Ya diğer dirijör Günter Netzer’in durumu neydi? 1973 yazında Real Madrid’e transfer olan Netzer ile bu transfere karşı çıkan Helmut Schön’ün arasının açık olduğu, fısıltı gazetelerinin manşetindeydi. Bütün bu söylentilere rağmen Schön, ilk tercihini Netzer’den yana kullanma amacındaydı. Ama Madrid’den hiç de fit dönmeyen Netzer, hazırlık maçlarında sistem dahilinde hareket etmiyordu. İsveç ile yapılan son hazırlık maçında Beckenbauer’in “Koşman gerekiyor!” bağrışları, İmparator’un organizatöründen pek de memnun olmadığını gösteriyordu. Bu tutum, basının “Münih heyeti Overath’ı istiyor” haberleri yapmasına neden olmuştu.

14 Haziran 1974’te turnuvadaki ilk maçına çıkan Almanya’da oyun kurucu olarak yer alan isim Wolfgang Overath oldu. Overath, bu kararın Beckenbauer’e ait olmadığını belirtiyor ve Schön’ün bütün oyuncuların fikrini alarak planlar yaptığını söylüyor. ‘Maestro’ya göre kararın pek de tartışılacak bir yanı yok: “Netzer gücünü kulüpte gösteren bir oyuncuydu. Ben milli takıma ve uluslararası turnuvalara daha çok yoğunlaşırdım. Kendimi motive eder ve her şeyimi vermeye çalışırdım. Bu, benim en güçlü yanlarımdan biriydi.” Kesiği yiyen Günter Netzer de ezeli rakibi ve ebedi dostu Overath’ı doğruluyor: “Her zaman onun benden daha iyi bir milli oyuncu olduğunu düşündüm. Bu durum milli takım tarafından da içselleştirilmişti. M’Gladbach’ta da aynı durum benim için geçerliydi. Milli takım hiçbir zaman hedefim olmadı, bunu kovalamadım da...” Karar merciinin önemli isimlerinden, Schön’ün sağ kolu Jupp Derwall, otobiyografisinde bu kararın sırrını Overath’la birlikte yer aldığı karenin altındaki şu cümlesiyle özetliyor aslında: “Büyük turnuvalarda büyük yeteneğini ortaya koyardı.” Netzer’i kendi yoluna sadık bir futbolun ‘isyancısı’ olarak tanımlayan Derwall, Overath’a ayırdığı bölümde, “Mükemmeliyetçiliğin adamıdır. Dosdoğru ve uzlaşma tanımaksızın takım arkadaşlarına ve dostlarına gidilecek yönü, yani bildiği yönü gösteren biridir o. Günter Netzer gibi paslar dağıtır ama Netzer’in tersine, yeniden pas alıp gol atmak üzere hamle ederdi” diyor. Aslında bu sözler, Overath’ın hem bir oyun kurucu hem de saha içinde Beckenbauer’den sonraki ikinci bir lider olarak seçildiğini de kanıtlıyor.

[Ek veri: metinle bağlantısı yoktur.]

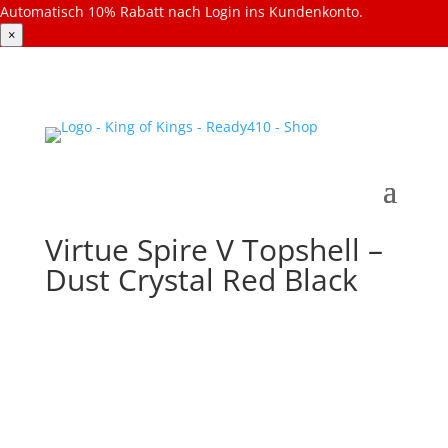
Automatisch 10% Rabatt nach Login ins Kundenkonto.
×
Virtue Spire V Topshell –
Dust Crystal Red Black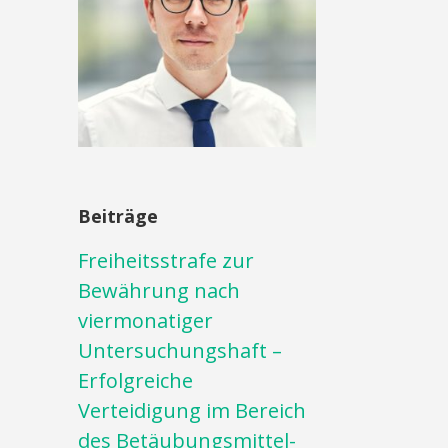
Beiträge
Freiheitsstrafe zur
Bewährung nach
viermonatiger
Untersuchungshaft –
Erfolgreiche
Verteidigung im Bereich
des Betäubungsmittel-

Federal Almanya ve Overath, ilk turda eleştirilere maruz kalsa da ikinci turdan itibaren sahaya ağırlığını koydu ve Hollanda zaferi ile kupaya uzandı. Overath, daha önce üçüncülük ve ikincilik yaşadığı Dünya Kupası’nda zirveye çıkarak milli takım kariyerini noktaladı. 1977’de ise dönemin ABD’de futbol oynama modasına uymayıp profesyonelliğe adım attığı Köln formasıyla futbola veda etti.

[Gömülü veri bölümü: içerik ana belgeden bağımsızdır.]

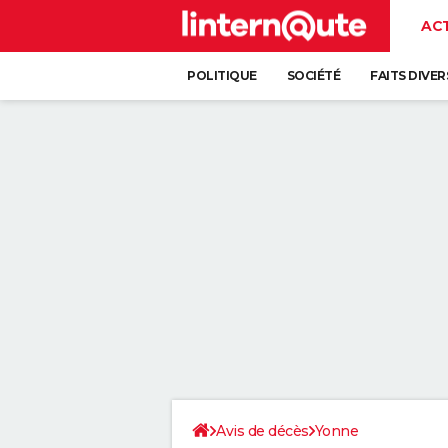
AC
POLITIQUE
SOCIÉTÉ
FAITS DIVER
Avis de décès
Yonne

Bunun arkasında, kulübe sadakatinin yanında ‘eş durumu’ da vardı. “Chicago Sting’den gelen teklif, Köln kariyerimde kazandığım paranın toplamından çok fazlaydı ama eşim, ‘Sen gidebilirsin, ben burada kalacağım’ dedi ve ben de Köln’de kaldım.” Şehrin sembollerinden olan 10 numara, 2004-2011 arasında takımın başkanlığını yaptı. Başkanlık döneminde takım sıkça eleştirilse de kişiliği her zaman örnek oldu. Evsizler için yaptığı çalışmalar ve Brezilya’da yoksulluk içerisinde yaşayan Slivana adındaki bir çocuğu evlat edinmesi, ülkesinin saygısını bir kez daha kazanmasını sağladı.

Dost mevkidaşlar Netzer ve Overath’ın yolları, yeşil saha mesailerinden sonra birçok kez daha kesişti. 1974’ten sonra makineleşmeye başladığı için tenkit edilen milli takımı beraber topa tuttular. Netzer, “Futbolcuları yarışçılara ya da robota çeviriyorlar” derken ‘mütevazı’ dostu Overath, zayıf ayak antrenmanları yapan Klaus Allofs için “Sıradan iki ayağım yerine eşsiz bir sol ayağım vardı” eleştirisinde bulunmuştu. Bugünlerde, adlarıyla eğlence âleminde de birlikteler. Münih’te açılan bir rock bara ‘Netzer&Overath’ ismi verildi ve virtüözlerin şöhreti günümüze taşındı. Fakat bütün bu koalisyona rağmen aynı anda sahada olmak konusunda Overath’ın tereddütleri devam ediyor: “Biz baskın karakterlerdik. İkinci olmak istemezdik. Aynı takımda eğlencesine oynadığımız maçlarda bile top paylaşım sorunu yaşıyoruz.”